Bob Pollard, a retired firefighter, said Haley showed “level-headedness” that Trump lacks in the way she responded to the 2015 shooting at a Charleston church in which a white supremacist killed nine Black members of the congregation.
Pollard said he cannot support Trump because “he’s a maniac,” adding that Trump’s campaign, in which he speaks frequently of “retribution” and his personal grievances, has “turned into a personal vendetta.”
Trump ‘here to help us’
In Conway, people began lining up to see Trump hours before the doors opened to the arena where he was set to take the stage later.
Organizers expecting a capacity crowd set up screens outside where an overflow crowd would be able to watch Trump’s appearance.

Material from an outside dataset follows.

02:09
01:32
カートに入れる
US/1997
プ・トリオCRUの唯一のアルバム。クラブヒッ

The city sits along the Grand Strand, a broad expanse of South Carolina’s northern coast that is home to Myrtle Beach and Horry County, one of the most reliably conservative spots in the state and a central area of Trump’s base of support in the state in his past campaigns.

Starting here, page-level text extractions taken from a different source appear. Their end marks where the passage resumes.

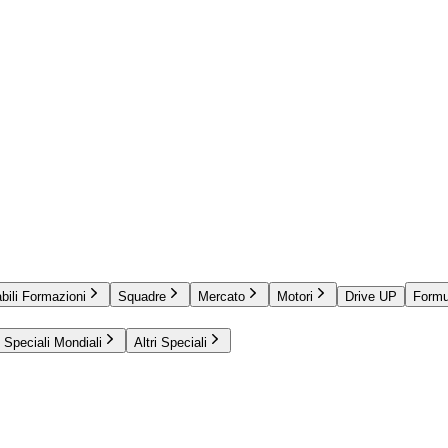
bili Formazioni
Squadre
Mercato
Motori
Drive UP
Formu
Speciali Mondiali
Altri Speciali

Tim Carter, from nearby Murrells Inlet, said he had backed Trump since 2016 and would do so again this year.
“We’re here to stand for Trump, get our economy better, shut our border down, more jobs for our people,” said Carter, a pastor and military veteran who runs an addiction recovery ministry.
Cheryl Savage from Conway, who was waiting on the bleachers to hear from Trump, said the former president is “here to help us.” Savage said she backed Haley during her first run for governor in 2010 but now feels she is hurting herself by staying in the race.
“He deserves a second term,” Savage said, of Trump. “He did a fantastic job for four years.”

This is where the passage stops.